Prerequisite: Conflict Serializability, Precedence Graph

Conflict Serializable Schedule: A schedule is called conflict serializable if it can be transformed into a serial schedule by swapping non-conflicting operations. The serial schedule of the Conflict Serializable Schedule can be found by applying topological Sorting on the Precedence Graph of the Conflict Serializable Schedule.

Note: Precedence Graph of Conflict Serial Schedule is always directed acyclic graph.

Approach: Follow to below steps to find topological sorting of Precedence Graph:

  • Find the indegree of all nodes for the given Precedence Graph and store it in an auxiliary array.
  • Now For each node having indegree 0 perform the following:
    • Print the current node T as the order of the topological sort.
    • Let the node T be the node with in-degree 0.
    • Remove T and all edges connecting to T from the graph.
    • Update indegree of all nodes after the above steps.
  • After the above steps, the topological sort of the given precedence graph can be calculated.

Below is the illustration of the above approach:



Let, the Conflict Serial Schedule be S: R2(A) W2(A) R3(C) W2(B) W3(A) W3(C) R1(A) R2(B) W1(A) W2(B)

  • Here node T2 has indegree 0.
  • So, select T2 and remove T2 and all edges connecting from it.
  • Now T3 has indegree 0. So, select T3 and remove the edge T3→T1.
  • At the end select T3. So the topological Sorting is T2, T3, T1.
  • Hence, the equivalent serial schedule of given conflict serializable schedule is T2→T3→T1, i.e., S2: R2(A) W2(A) W2(B) R3(C) W3(A) W3(C) R1(A) R2(B) W1(A) W1(B).

There may be more than one equivalent serial schedule of the conflict serializable schedule.

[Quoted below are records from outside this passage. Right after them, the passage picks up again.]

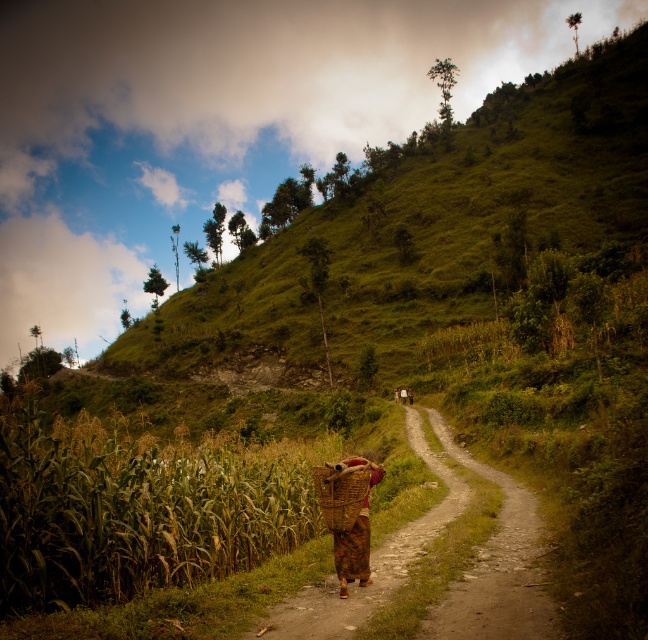 Question: Does green leafy corn at lower left have a smaller size compared to brown woven basket at center?

Choices:
 (A) yes
 (B) no

Answer: (B)

Question: Which object is farther from the camera taking this photo?

Choices:
 (A) green leafy corn at lower left
 (B) brown woven basket at center

Answer: (A)

Question: Does green leafy corn at lower left have a lesser width compared to brown woven basket at center?

Choices:
 (A) no
 (B) yes

Answer: (A)

Question: Which object is farther from the camera taking this photo?

Choices:
 (A) brown dirt path at center
 (B) brown woven basket at center
 (C) green leafy corn at lower left

Answer: (C)

Question: Observing the image, what is the correct spatial positioning of brown dirt path at center in reference to brown woven basket at center?

Choices:
 (A) above
 (B) below

Answer: (B)

Question: Which point is closer to the camera taking this photo?

Choices:
 (A) (43, 604)
 (B) (472, 573)

Answer: (A) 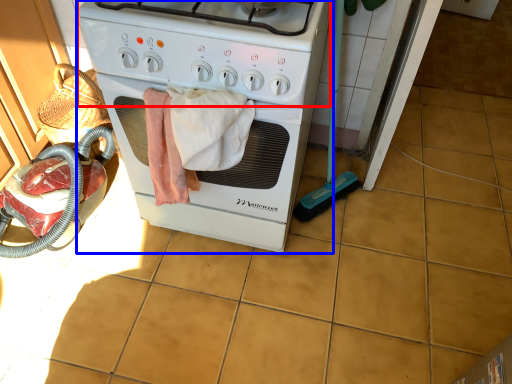 Question: Which object is closer to the camera taking this photo, gas stove (highlighted by a red box) or home appliance (highlighted by a blue box)?

Choices:
 (A) gas stove
 (B) home appliance

Answer: (A) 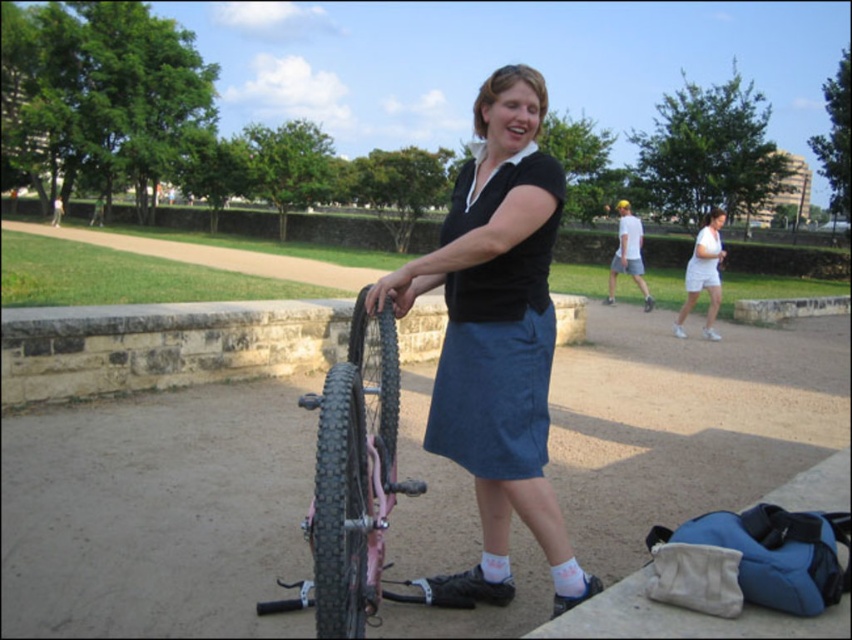 Between matte black shirt at center and white cotton dress at center, which one has more height?

matte black shirt at center

Can you confirm if matte black shirt at center is positioned above white cotton dress at center?

No.

Does point (486, 348) come closer to viewer compared to point (714, 244)?

Yes, it is in front of point (714, 244).

The height and width of the screenshot is (640, 852). What are the coordinates of `matte black shirt at center` in the screenshot? It's located at (x=498, y=333).

Does point (417, 600) lie behind point (709, 268)?

No.

Identify the location of pink matte bicycle at center. This screenshot has width=852, height=640. (354, 483).

The width and height of the screenshot is (852, 640). Describe the element at coordinates (340, 506) in the screenshot. I see `black rubber tire at lower left` at that location.

Does point (338, 572) come closer to viewer compared to point (706, 312)?

Yes, point (338, 572) is closer to viewer.

Which is in front, point (329, 390) or point (712, 308)?

Point (329, 390) is more forward.

The height and width of the screenshot is (640, 852). Identify the location of black rubber tire at lower left. (340, 506). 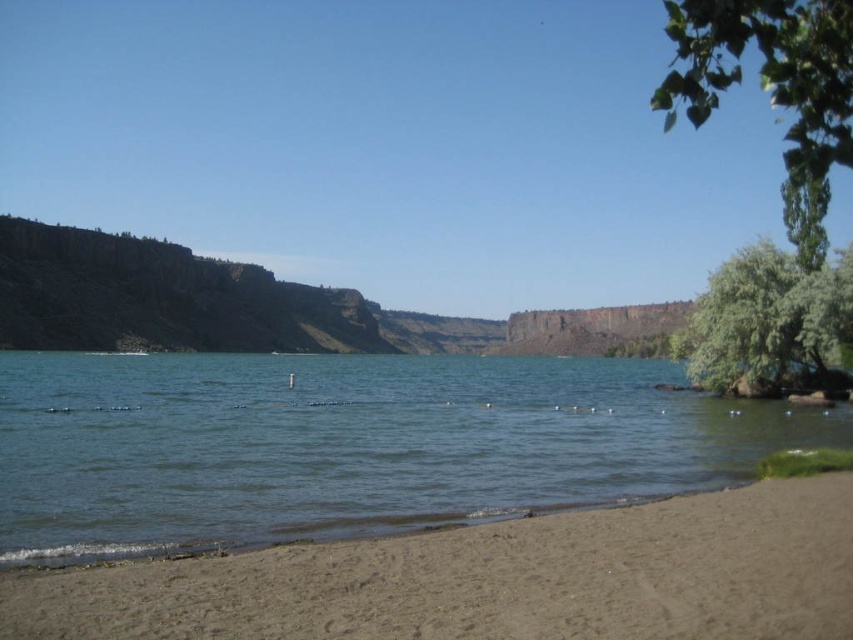 Does clear water at lower center appear on the right side of green leafy tree at upper right?

Incorrect, clear water at lower center is not on the right side of green leafy tree at upper right.

Can you confirm if clear water at lower center is bigger than green leafy tree at upper right?

No.

Between point (389, 369) and point (787, 76), which one is positioned behind?

The point (389, 369) is behind.

In order to click on clear water at lower center in this screenshot , I will do `click(350, 444)`.

Is clear water at lower center below brown sandy beach at lower left?

No.

Is clear water at lower center to the left of brown sandy beach at lower left from the viewer's perspective?

Indeed, clear water at lower center is positioned on the left side of brown sandy beach at lower left.

Between point (733, 440) and point (756, 547), which one is positioned in front?

Point (756, 547)

Where is `clear water at lower center`? The height and width of the screenshot is (640, 853). clear water at lower center is located at coordinates (350, 444).

Is point (714, 548) more distant than point (653, 97)?

No, (714, 548) is in front of (653, 97).

Is brown sandy beach at lower left positioned in front of green leafy tree at upper right?

No, brown sandy beach at lower left is further to the viewer.

You are a GUI agent. You are given a task and a screenshot of the screen. Output one action in this format:
    pyautogui.click(x=<x>, y=<y>)
    Task: Click on the brown sandy beach at lower left
    The image size is (853, 640).
    Given the screenshot: What is the action you would take?
    pyautogui.click(x=492, y=579)

Identify the location of brown sandy beach at lower left. (492, 579). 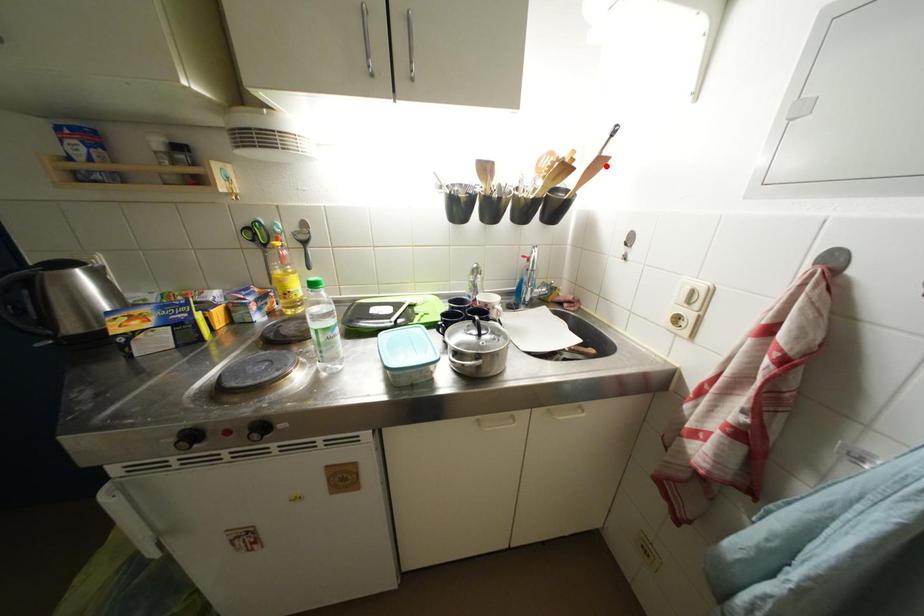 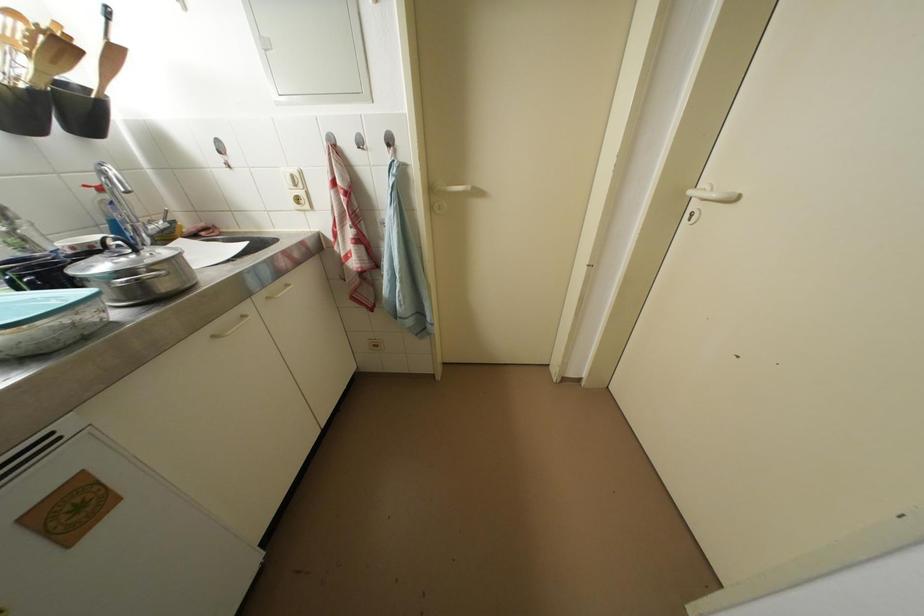 Question: I am providing you with two images of the same scene from different viewpoints. Given a red point in image1, look at the same physical point in image2. Is it:

Choices:
 (A) Closer to the viewpoint
 (B) Farther from the viewpoint

Answer: (B) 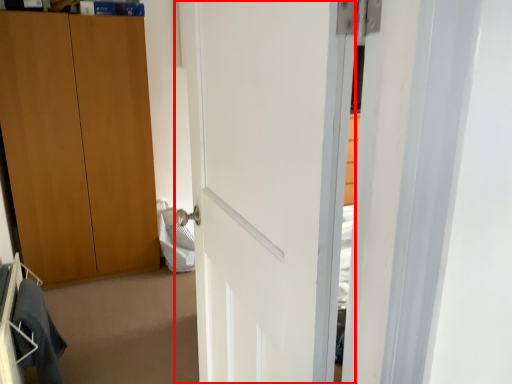 Question: From the image's perspective, considering the relative positions of door (annotated by the red box) and robe in the image provided, where is door (annotated by the red box) located with respect to the staircase?

Choices:
 (A) below
 (B) above

Answer: (B) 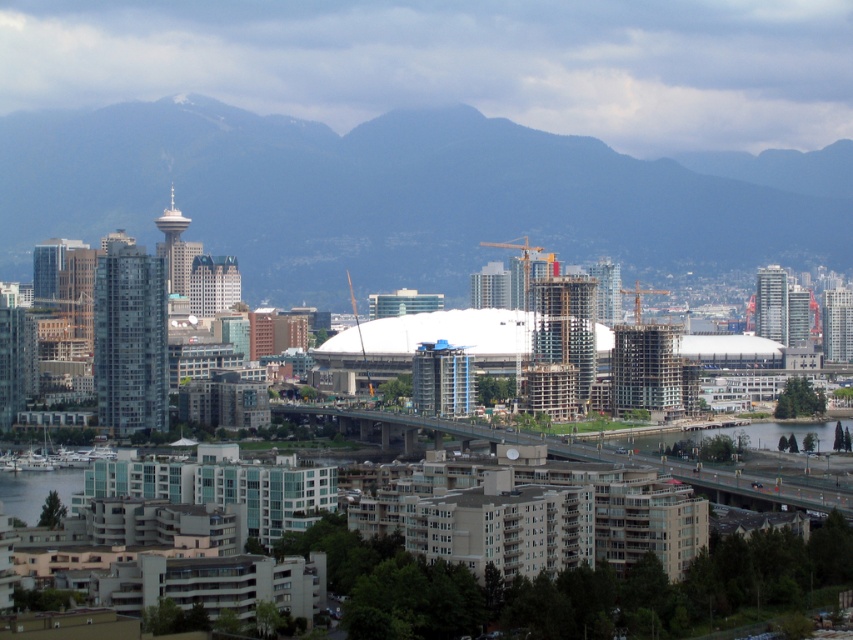 Question: Observing the image, what is the correct spatial positioning of blue-gray rock formation at upper center in reference to clear water at lower right?

Choices:
 (A) above
 (B) below

Answer: (A)

Question: Which is farther from the clear water at lower left?

Choices:
 (A) clear water at lower right
 (B) blue-gray rock formation at upper center

Answer: (A)

Question: Is blue-gray rock formation at upper center to the right of clear water at lower left from the viewer's perspective?

Choices:
 (A) no
 (B) yes

Answer: (B)

Question: Which is nearer to the clear water at lower left?

Choices:
 (A) blue-gray rock formation at upper center
 (B) clear water at lower right

Answer: (A)

Question: Estimate the real-world distances between objects in this image. Which object is farther from the clear water at lower left?

Choices:
 (A) blue-gray rock formation at upper center
 (B) clear water at lower right

Answer: (B)

Question: Is blue-gray rock formation at upper center wider than clear water at lower left?

Choices:
 (A) no
 (B) yes

Answer: (B) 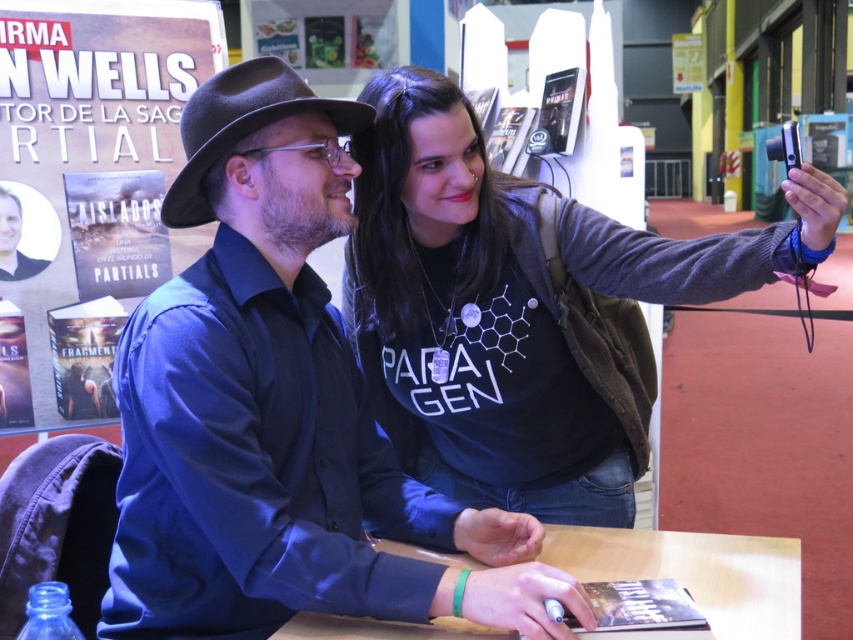 Does point (13, 180) come behind point (271, 104)?

That is True.

Image resolution: width=853 pixels, height=640 pixels. I want to click on matte black book at upper left, so click(86, 188).

Looking at this image, which of these two, dark gray sweater at upper right or black felt fedora at upper center, stands taller?

With more height is dark gray sweater at upper right.

Find the location of a particular element. Image resolution: width=853 pixels, height=640 pixels. dark gray sweater at upper right is located at coordinates (480, 323).

Where is `dark gray sweater at upper right`? The height and width of the screenshot is (640, 853). dark gray sweater at upper right is located at coordinates (480, 323).

Find the location of a particular element. This screenshot has height=640, width=853. dark gray sweater at upper right is located at coordinates (480, 323).

Does wooden table at center have a lesser height compared to black felt fedora at upper center?

Correct, wooden table at center is not as tall as black felt fedora at upper center.

Is wooden table at center to the right of black felt fedora at upper center from the viewer's perspective?

Yes, wooden table at center is to the right of black felt fedora at upper center.

Image resolution: width=853 pixels, height=640 pixels. I want to click on wooden table at center, so click(695, 572). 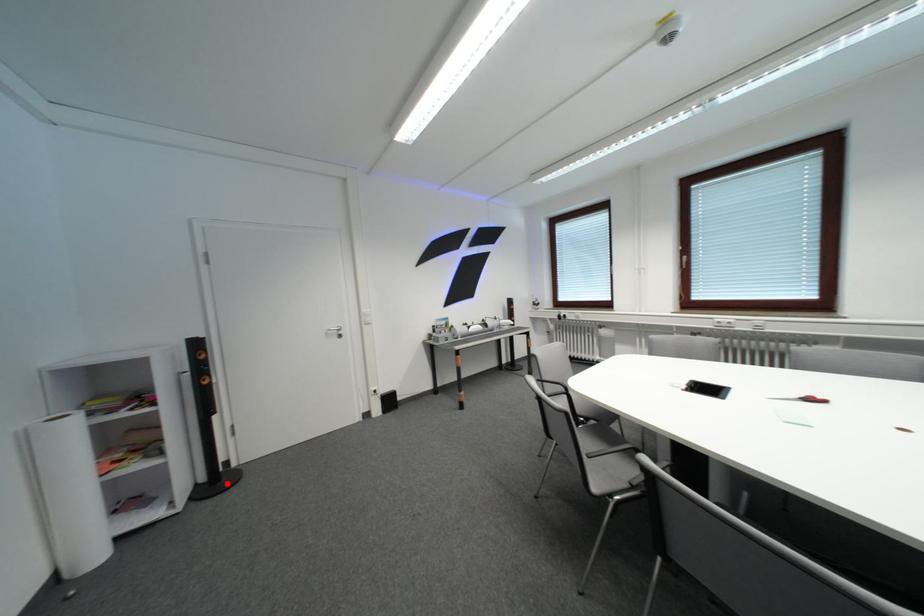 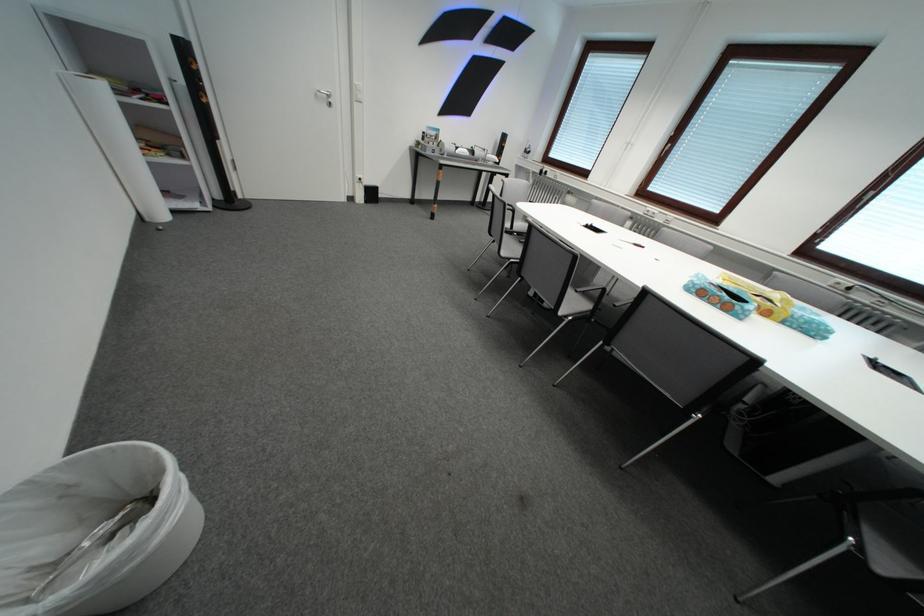 Locate, in the second image, the point that corresponds to the highlighted location in the first image.

(241, 205) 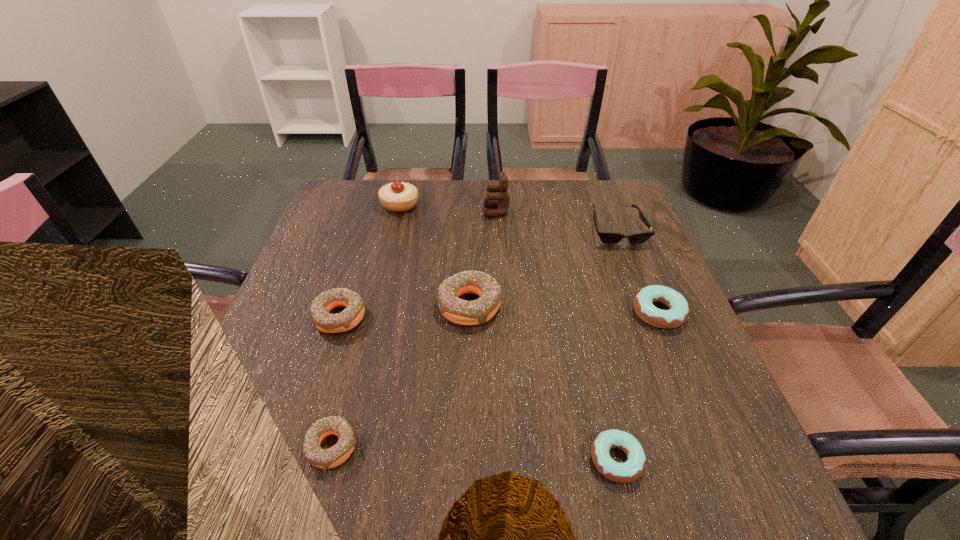 Select which chocolate doughnut is the closest to the nearest chocolate doughnut. Please provide its 2D coordinates. Your answer should be formatted as a tuple, i.e. [(x, y)], where the tuple contains the x and y coordinates of a point satisfying the conditions above.

[(351, 316)]

Locate an element on the screen. This screenshot has width=960, height=540. chocolate doughnut that can be found as the closest to the left blue doughnut is located at coordinates (459, 311).

The height and width of the screenshot is (540, 960). I want to click on free space that satisfies the following two spatial constraints: 1. on the back side of the smaller blue doughnut; 2. on the right side of the rightmost doughnut, so click(x=582, y=312). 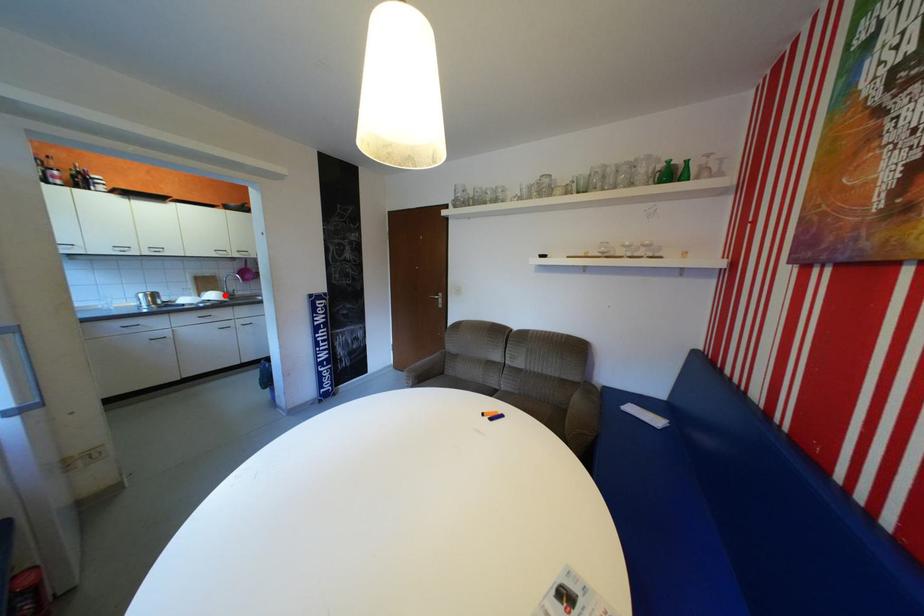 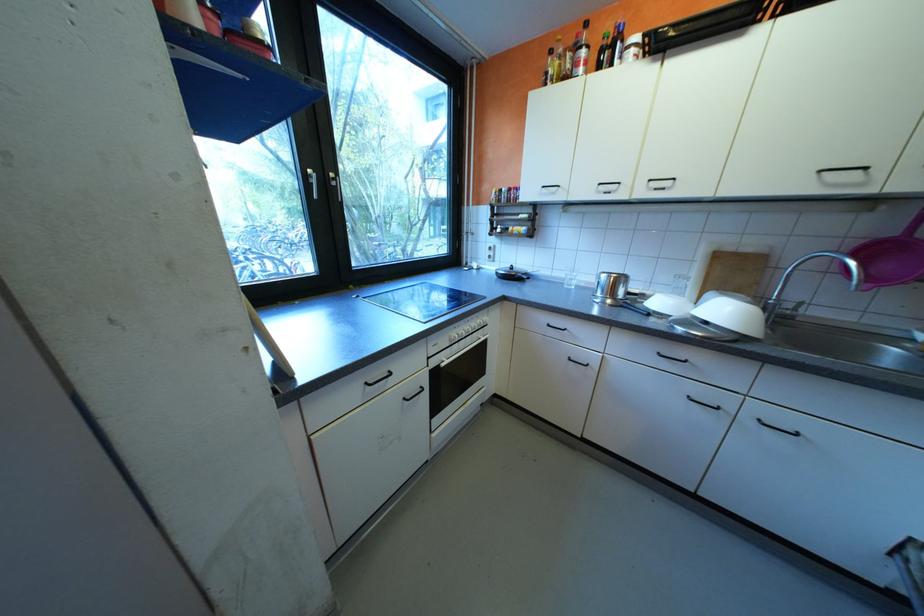 The point at the highlighted location is marked in the first image. Where is the corresponding point in the second image?

(736, 312) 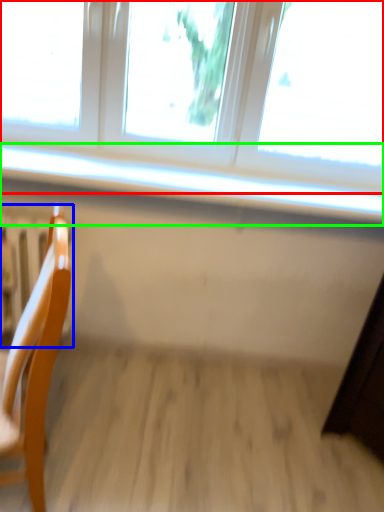 Question: Considering the real-world distances, which object is farthest from window (highlighted by a red box)? radiator (highlighted by a blue box) or window sill (highlighted by a green box)?

Choices:
 (A) radiator
 (B) window sill

Answer: (A) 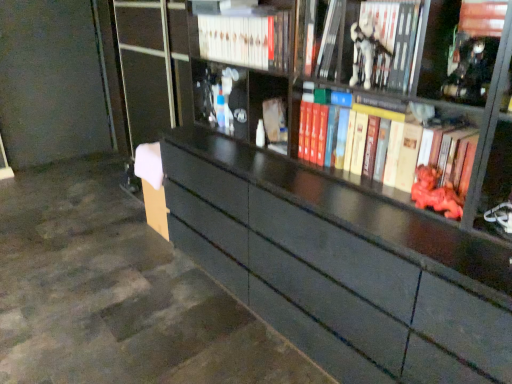 Find the location of a particular element. free location above red matte book at upper right, the fourth book from the left (from a real-world perspective) is located at coordinates (402, 115). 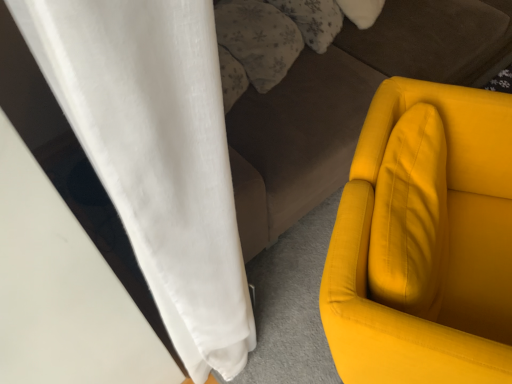 What do you see at coordinates (367, 244) in the screenshot? I see `matte yellow armchair at right` at bounding box center [367, 244].

The image size is (512, 384). What do you see at coordinates (313, 20) in the screenshot?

Below is the implementation to get the Serial Schedule of CSS using Topological Sorting:

C++




// C++ program to print serial schedule
// of CSS using Topological sorting
#include <bits/stdc++.h>
using namespace std;
  
class PrecedenceGraph {
  
    // No. of vertices
    int V;
  
    // Pointer to an array containing
    // adjacency vector
    vector<int>* adj;
  
    // Vector to store SerialSchedule
    vector<int> serialSchedule;
  
    // Function  declarations
    void computeIndegree(int* indegree);
    int findZeroIndegree(int* indegree,
                         bool* visited);
  
public:
    // Constructor
    PrecedenceGraph(int V);
  
    // Function declarations
    void addEdge(int v, int w);
    void topologicalSort();
    void printSchedule();
};
  
// Function to create the precedence
// graph
PrecedenceGraph::PrecedenceGraph(int V)
{
    this->V = V;
    adj = new vector<int>[V];
}
  
// Function to add the edge to the
// precedence graph
void PrecedenceGraph::addEdge(int v,
                              int w)
{
    adj[v].push_back(w);
}
  
// Funciton to compute indegree of nodes
void PrecedenceGraph::computeIndegree(
    int* indegree)
{
    for (int i = 1; i < V; i++) {
  
        // Traverse the adjacency list
        // of node i
        for (int j = 0;
             j < adj[i].size(); j++) {
            int node = adj[i][j];
  
            // Update the indegree
            // of node
            indegree[node]++;
        }
    }
}
  
// Function to find node with
// zero indegree
int PrecedenceGraph::findZeroIndegree(
    int* indegree, bool* visited)
{
    for (int i = 1; i < V; i++) {
  
        // If node is not visited
        // and have indegree 0
        if (!visited[i]
            && indegree[i] == 0) {
  
            // Mark node visited
            visited[i] = true;
  
            // Return node
            return i;
        }
    }
  
    // All nodes are visited
    return -1;
}
  
// Function to find the topological
// Sorting of the given graph
void PrecedenceGraph::topologicalSort()
{
    // Create and initialize
    // visited array
    bool* visited = new bool[V]();
  
    // Create and initialize
    // indegree array
    int* indegree = new int[V]();
  
    computeIndegree(indegree);
  
    // Check if the node with
    // indegree 0 is available
    int node = findZeroIndegree(
        indegree, visited);
  
    bool nodeAvailable = false;
  
    if (node != -1) {
        nodeAvailable = true;
    }
    while (nodeAvailable) {
  
        // Add node to serial schedule
        serialSchedule.push_back(node);
  
        for (int i = 0;
             i < adj[node].size(); i++) {
  
            // Delete all edges of current
            // node and update indegree
            indegree[adj[node][i]]--;
        }
  
        // Find next node with indegree 0
        node = findZeroIndegree(indegree,
                                visited);
  
        if (node == -1) {
  
            // Node with zero indegree
            // not available
            nodeAvailable = false;
        }
    }
}
  
// Function to print the serial schedule
void PrecedenceGraph::printSchedule()
{
    for (int i : serialSchedule) {
        cout << "T" << i << " ";
    }
}
  
// Driver Code
int main()
{
    // Create a precedence graph
    // given in the above diagram
    PrecedenceGraph graph(4);
    graph.addEdge(2, 1);
    graph.addEdge(2, 3);
    graph.addEdge(3, 1);
  
    // Find topological ordereing
    graph.topologicalSort();
  
    // Print Schedule
    cout << "Equivalent Serial"
         << " Schedule is :";
    graph.printSchedule();
}
Output:
Equivalent Serial Schedule is :T2 T3 T1

Time Complexity: O(N)
Auxiliary Space: O(N)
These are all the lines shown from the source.